Les accords secrets: Di Rupo, le précurseur libéral
Quand le gouvernement Di Rupo, avec la ministre Milquet et le secrétaire d’Etat Wathelet, a prolongé la durée d’exploitation du réacteur Tihange 1, l’existence d’un accord était un secret de polichinelle, mais aucune personne crédible ne s’est alors lancée dans une croisade pour mettre à jour les magouilles. L’exclusion du PS du pouvoir fédéral et l’exclusion des Verts de tous les niveaux de pouvoir importants a changé la donne. Le magnifique talent que Jean-Marc Nollet a déployé dans l’opposition fédérale contre le nucléaire est sans commune mesure avec ses activités au Gouvernement wallon. C’est grâce à ce travail que l’accord secret du gouvernement Di Rupo-GDF-Suez est maintenant connu. L’accord est proprement scandaleux : il garantit une marge bénéficiaire de 9,3% sur les 600 millions d’investissement de remise à jour de Tihange 1. Les 600 millions sont déclarés par GDF-Suez, ils comprennent notamment 57 millions invérifiables de « frais d’études ». En cas d’arrêt par un parlement plus lucide, le gouvernement Di Rupo a engagé l’Etat à rembourser l’investissement de GDF-Suez si la rentabilité de l’affaire était écornée ou si le réacteur était fermé avant 2025. En outre, les pertes déclarées par Electrabel pourront être répercutées l’année suivante sur la taxe sur la rente nucléaire qui est calculée d’une façon très compliquée, favorable à… Electrabel.

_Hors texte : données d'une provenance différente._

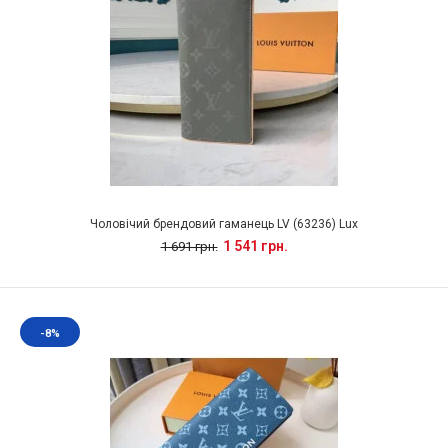
Чоловічий брендовий гаманець LV (63236) Lux
1 541 грн.
1 691 грн.
-8%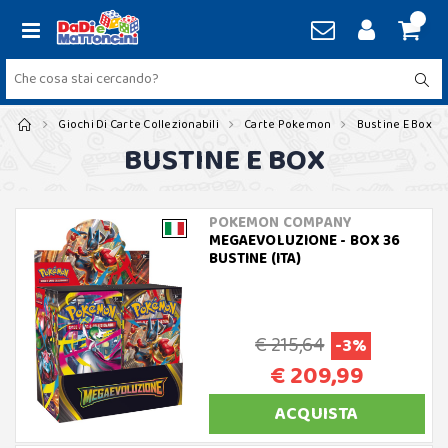
Giochi Di Carte Collezionabili
Carte Pokemon
Bustine E Box
BUSTINE E BOX
POKEMON COMPANY
MEGAEVOLUZIONE - BOX 36
BUSTINE (ITA)
€ 215,64
-3%
€ 209,99
ACQUISTA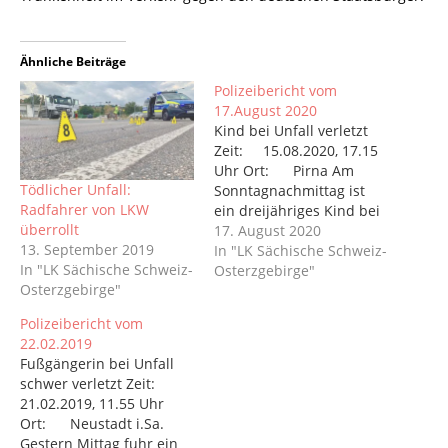
Ähnliche Beiträge
Polizeibericht vom
17.August 2020
Kind bei Unfall verletzt
Zeit: 15.08.2020, 17.15
Uhr Ort: Pirna Am
Tödlicher Unfall:
Sonntagnachmittag ist
Radfahrer von LKW
ein dreijähriges Kind bei
überrollt
einem Unfall auf dem
17. August 2020
13. September 2019
Waschhausweg verletzt
In "LK Sächische Schweiz-
In "LK Sächische Schweiz-
worden. Ein unbekannter
Osterzgebirge"
Osterzgebirge"
Radfahrer fuhr auf dem
Waschhausweg in
Polizeibericht vom
Richtung Einsteinstraße,
22.02.2019
als das Kind unvermittelt
Fußgängerin bei Unfall
von den Gärten auf den
schwer verletzt Zeit:
Radweg lief. Es wurde
21.02.2019, 11.55 Uhr
vom Fahrrad…
Ort: Neustadt i.Sa.
Gestern Mittag fuhr ein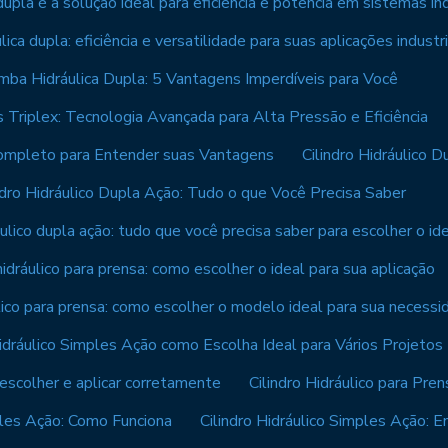
upla é a solução ideal para eficiência e potência em sistemas ind
ica dupla: eficiência e versatilidade para suas aplicações industri
ba Hidráulica Dupla: 5 Vantagens Imperdíveis para Você
Triplex: Tecnologia Avançada para Alta Pressão e Eficiência
 Completo para Entender suas Vantagens
Cilindro Hidráulico 
ndro Hidráulico Dupla Ação: Tudo o que Você Precisa Saber
áulico dupla ação: tudo que você precisa saber para escolher o id
 hidráulico para prensa: como escolher o ideal para sua aplicação
ulico para prensa: como escolher o modelo ideal para sua necessi
Hidráulico Simples Ação como Escolha Ideal para Vários Projetos
 escolher e aplicar corretamente
Cilindro Hidráulico para Pre
mples Ação: Como Funciona
Cilindro Hidráulico Simples Ação: 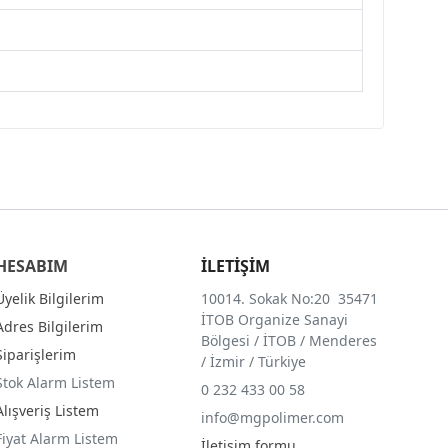
HESABIM
İLETİŞİM
Üyelik Bilgilerim
10014. Sokak No:20 35471
İTOB Organize Sanayi
Adres Bilgilerim
Bölgesi / İTOB / Menderes
Siparişlerim
/ İzmir / Türkiye
Stok Alarm Listem
0 232 433 00 58
Alışveriş Listem
info@mgpolimer.com
Fiyat Alarm Listem
İletişim formu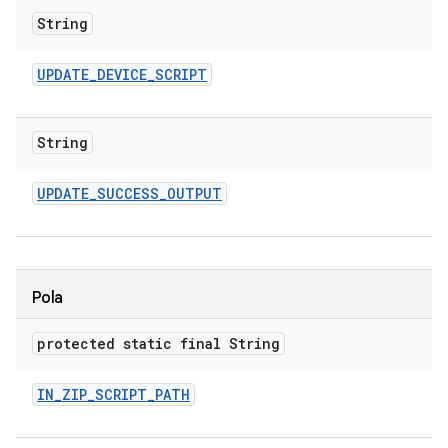
String
UPDATE
_
DEVICE
_
SCRIPT
String
UPDATE
_
SUCCESS
_
OUTPUT
Pola
protected static final String
IN
_
ZIP
_
SCRIPT
_
PATH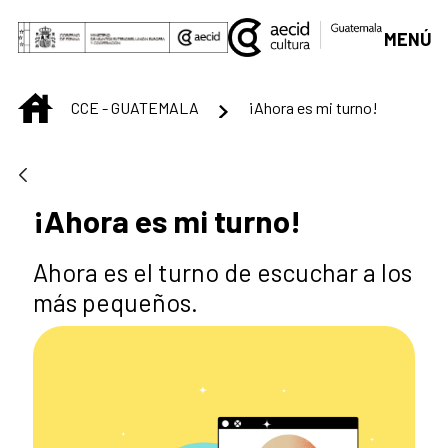
Saltar al contenido principal
MENÚ
INICIO
CCE - GUATEMALA
¡Ahora es mi turno!
¡Ahora es mi turno!
Ahora es el turno de escuchar a los
más pequeños.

Cela revient à confirmer GDF-Suez pour dix années supplémentaires comme monopole dans la production d’électricité en Belgique, puisque le prix de vente du kilowattheure nucléaire est nettement en-dessous du prix de revient du kWh en provenance de sources fossiles ou renouvelables. Faut-il admirer les talents de contorsionniste d’Elio Di Rupo, qui sait combiner son rôle de dirigeant du PS avec la conclusion de cet accord ?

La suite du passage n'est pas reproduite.